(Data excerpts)
= Beginning of Section =
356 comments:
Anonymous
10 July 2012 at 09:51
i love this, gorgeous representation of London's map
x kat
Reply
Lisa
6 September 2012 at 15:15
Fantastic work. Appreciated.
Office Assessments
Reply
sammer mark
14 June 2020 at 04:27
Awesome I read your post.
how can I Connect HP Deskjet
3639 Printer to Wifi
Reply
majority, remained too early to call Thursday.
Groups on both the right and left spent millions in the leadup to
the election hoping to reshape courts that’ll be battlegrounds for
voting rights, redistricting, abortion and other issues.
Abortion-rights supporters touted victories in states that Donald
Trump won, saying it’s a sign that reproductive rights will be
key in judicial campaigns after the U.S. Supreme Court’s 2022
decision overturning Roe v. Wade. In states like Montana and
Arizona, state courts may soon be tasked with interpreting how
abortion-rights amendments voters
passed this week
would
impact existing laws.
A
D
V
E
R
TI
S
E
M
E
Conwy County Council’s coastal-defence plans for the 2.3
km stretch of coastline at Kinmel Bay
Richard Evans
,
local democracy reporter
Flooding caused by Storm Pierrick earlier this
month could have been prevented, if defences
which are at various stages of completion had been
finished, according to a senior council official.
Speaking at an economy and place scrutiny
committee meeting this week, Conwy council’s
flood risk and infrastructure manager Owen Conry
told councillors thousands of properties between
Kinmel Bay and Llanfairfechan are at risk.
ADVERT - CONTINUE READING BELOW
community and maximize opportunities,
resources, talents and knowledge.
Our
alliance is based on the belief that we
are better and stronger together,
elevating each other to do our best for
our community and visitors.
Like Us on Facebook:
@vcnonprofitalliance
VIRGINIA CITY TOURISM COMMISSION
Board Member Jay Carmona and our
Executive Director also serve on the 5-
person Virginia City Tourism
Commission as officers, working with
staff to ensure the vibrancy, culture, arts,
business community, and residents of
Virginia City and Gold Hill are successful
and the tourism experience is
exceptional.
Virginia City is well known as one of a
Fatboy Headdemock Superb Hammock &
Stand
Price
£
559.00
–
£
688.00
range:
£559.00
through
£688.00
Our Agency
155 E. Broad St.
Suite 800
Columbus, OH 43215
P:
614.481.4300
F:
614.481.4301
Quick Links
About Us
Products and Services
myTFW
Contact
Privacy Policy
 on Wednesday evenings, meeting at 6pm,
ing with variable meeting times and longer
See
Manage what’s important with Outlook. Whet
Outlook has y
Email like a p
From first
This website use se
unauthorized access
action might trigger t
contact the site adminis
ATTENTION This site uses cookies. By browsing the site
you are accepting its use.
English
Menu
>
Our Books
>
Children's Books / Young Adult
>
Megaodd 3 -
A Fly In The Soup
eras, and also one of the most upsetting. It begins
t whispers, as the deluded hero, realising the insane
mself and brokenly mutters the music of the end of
= End of Section =
= Beginning of Section =
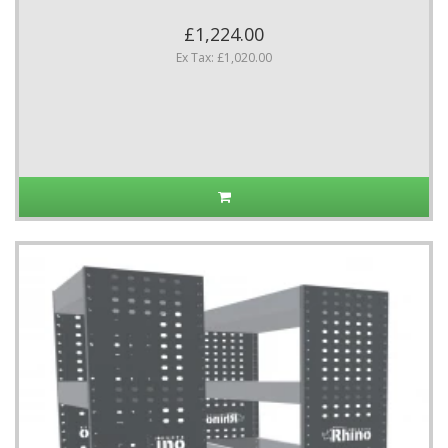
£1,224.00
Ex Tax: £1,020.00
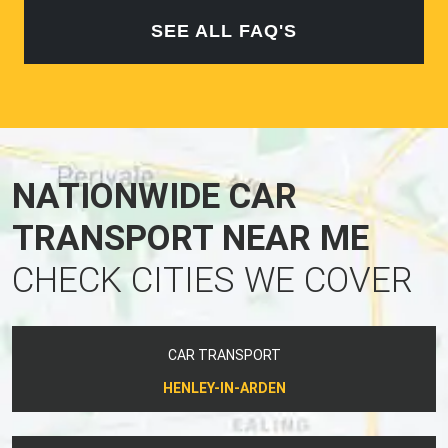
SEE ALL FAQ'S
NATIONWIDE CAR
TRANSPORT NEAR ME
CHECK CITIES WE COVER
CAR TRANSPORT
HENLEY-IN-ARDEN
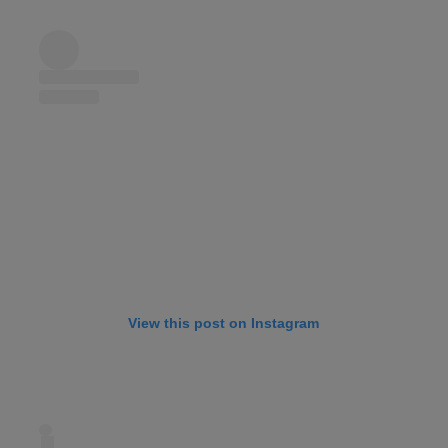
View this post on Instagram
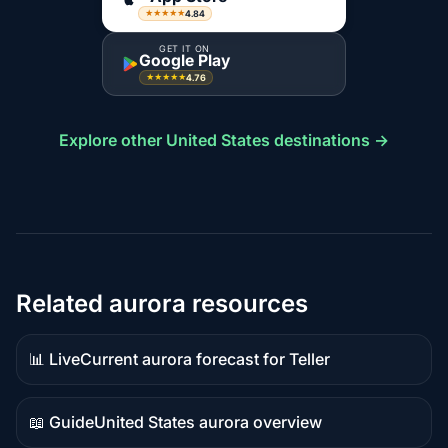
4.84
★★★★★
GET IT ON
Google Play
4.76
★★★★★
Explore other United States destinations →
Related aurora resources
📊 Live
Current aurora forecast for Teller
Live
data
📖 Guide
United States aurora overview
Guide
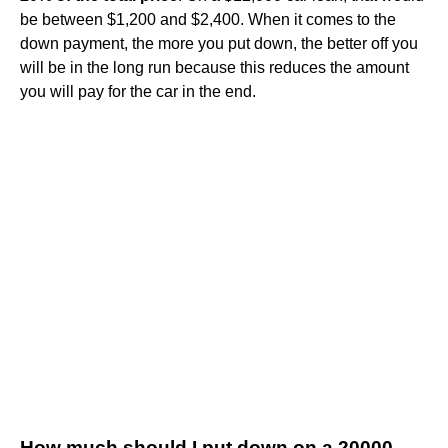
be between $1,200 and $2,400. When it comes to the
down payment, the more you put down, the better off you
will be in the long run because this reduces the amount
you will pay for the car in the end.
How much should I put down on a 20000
= End of Section =
= Beginning of Section =
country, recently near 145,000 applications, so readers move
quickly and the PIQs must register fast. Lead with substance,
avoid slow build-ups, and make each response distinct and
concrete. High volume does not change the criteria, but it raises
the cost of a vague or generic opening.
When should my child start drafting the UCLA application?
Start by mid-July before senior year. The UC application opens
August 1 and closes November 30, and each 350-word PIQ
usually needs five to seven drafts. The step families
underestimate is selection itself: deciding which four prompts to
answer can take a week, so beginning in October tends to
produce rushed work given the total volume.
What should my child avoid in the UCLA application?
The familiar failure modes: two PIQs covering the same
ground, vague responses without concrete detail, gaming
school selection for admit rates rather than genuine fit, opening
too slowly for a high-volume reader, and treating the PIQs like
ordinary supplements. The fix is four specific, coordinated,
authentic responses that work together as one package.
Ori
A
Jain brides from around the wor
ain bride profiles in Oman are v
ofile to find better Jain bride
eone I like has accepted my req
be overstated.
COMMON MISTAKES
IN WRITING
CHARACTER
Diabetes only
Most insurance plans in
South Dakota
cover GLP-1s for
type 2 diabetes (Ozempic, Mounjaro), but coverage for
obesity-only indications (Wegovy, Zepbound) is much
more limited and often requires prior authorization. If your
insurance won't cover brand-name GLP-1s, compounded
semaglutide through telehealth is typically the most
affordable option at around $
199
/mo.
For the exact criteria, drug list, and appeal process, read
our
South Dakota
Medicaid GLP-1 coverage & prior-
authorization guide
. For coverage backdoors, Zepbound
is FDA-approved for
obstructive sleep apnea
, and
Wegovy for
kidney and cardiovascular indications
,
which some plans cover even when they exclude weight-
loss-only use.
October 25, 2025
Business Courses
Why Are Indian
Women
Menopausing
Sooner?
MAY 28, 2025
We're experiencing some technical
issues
= End of Section =
__TASK TO CARRY OUT__. Give back, word for word, only the lines above from the line holding "person Virginia City Tourism" to the line holding "mself and brokenly", both included.

__OUTPUT OF THE TASK__.
person Virginia City Tourism
Commission as officers, working with
staff to ensure the vibrancy, culture, arts,
business community, and residents of
Virginia City and Gold Hill are successful
and the tourism experience is
exceptional.
Virginia City is well known as one of a
Fatboy Headdemock Superb Hammock &
Stand
Price
£
559.00
–
£
688.00
range:
£559.00
through
£688.00
Our Agency
155 E. Broad St.
Suite 800
Columbus, OH 43215
P:
614.481.4300
F:
614.481.4301
Quick Links
About Us
Products and Services
myTFW
Contact
Privacy Policy
 on Wednesday evenings, meeting at 6pm,
ing with variable meeting times and longer
See
Manage what’s important with Outlook. Whet
Outlook has y
Email like a p
From first
This website use se
unauthorized access
action might trigger t
contact the site adminis
ATTENTION This site uses cookies. By browsing the site
you are accepting its use.
English
Menu
>
Our Books
>
Children's Books / Young Adult
>
Megaodd 3 -
A Fly In The Soup
eras, and also one of the most upsetting. It begins
t whispers, as the deluded hero, realising the insane
mself and brokenly mutters the music of the end of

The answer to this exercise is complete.